Professional British theatre is notorious for being a closed community.  The vast majority of the British population have no interest in the theatre.  According to Holderness (1992, p.84), the reason for this is that the British theatrical establishment “operates like an exclusive gentleman’s (sic) club”.  During the 1960s and 1970s alternative groups such as Gay Sweatshop and Siren seemed to challenge that establishment offering a counter-culture to mainstream theatre.  However, according to Holderness (1992, p.85), “their impact was marginal”.  The alternative theatre movement regurgitated a proliferation of radical touring companies that are now semi-forgotten.  People are still uneasy when it comes to separatist groups as they fear ‘ghettoisation’ may follow.  What they fail to recognise is that separatist groups, by and large, only form because of lack of opportunities elsewhere.

Split Britches are the only one of the companies mentioned in this blog that have stood the test of time.  They describe (Split Britches, 2011) their work as “about a community of outsiders, queers, eccentrics.  It is feminist because it encourages the imaginative potential in everyone and lesbian because it takes the presence of lesbian on stage as a given”.  At present, they are still touring extensively and maintain a large following.  Current shows include Unexploded Ordnances (UXO) (2016), in which they explore of ageing, anxiety and ‘doomsday’ created through conversation and collaboration with an array of older people and artists; and Retro-Perspective (2011), in which they create a “medley of work that has made the politics of gender and sexuality and the humour of human relations assessable to all ages and persuasions for the last 30 years” (Split Britches Blog Spot, 2011).  They have also previously toured the UK with Miss America (2010), a concept play that was inspired by a dream that Shaw had in which she was crowned Miss America.  It deals with the ‘American Dream’ from the point of view of a 60-year-old that longs to be Miss America.  It was performed at the Queen Mary University of London, where Weaver is a Professor of Contemporary Performance Practice.

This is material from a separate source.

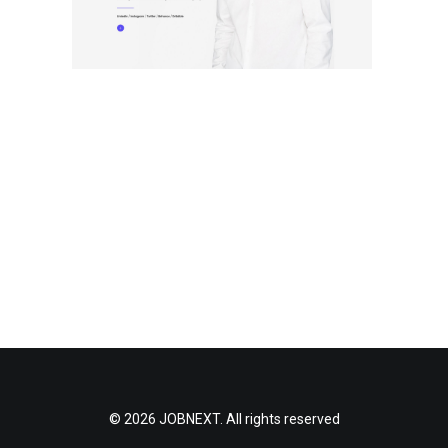
© 2026 JOBNEXT. All rights reserved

Until recently, Split Britches had never been funded.  They made their own work and performed wherever they could, be it in a busy city centre or an empty store front.  Their 30-year survival is, by in large, because of that.  They never set out to make lesbian or feminist work, they made work for the community they surrounded themselves with, it just so happened that that community were lesbians and feminists (as are they).  So, what does the future have in store for lesbian theatre?

There remains still, the misconception that lesbianism and feminism are one of the same.  What has become increasingly apparent to me in the writing of this blog, is that lesbian theatre and feminist theatre, although analogous in many ways, are indeed different.  There is a definite symbiosis, lesbian theatre is rooted in feminist theatre and certainly would not have flourished without it.  What has been apparent throughout this blog is that many of the theatre companies mentioned in this blog defined themselves in relation to their political stance, which was (apart from the Gay Sweatshop’s male group), informed by a feminist rationale.  But something that remains unresolved within feminism are the conflicts between women of different race, sexuality and class.  This is why it was necessary for lesbians and women of colour to branch out and create their own theatre that they could identify with.  What has set companies such as Split Britches apart from the proliferation of feminist groups active in the 1970s and 1980s is their sexual politics.  This is what defines them as lesbian theatre companies, subsequently giving lesbian theatre its own deserved category.

So, come on ladies, what are you waiting for…prove me right!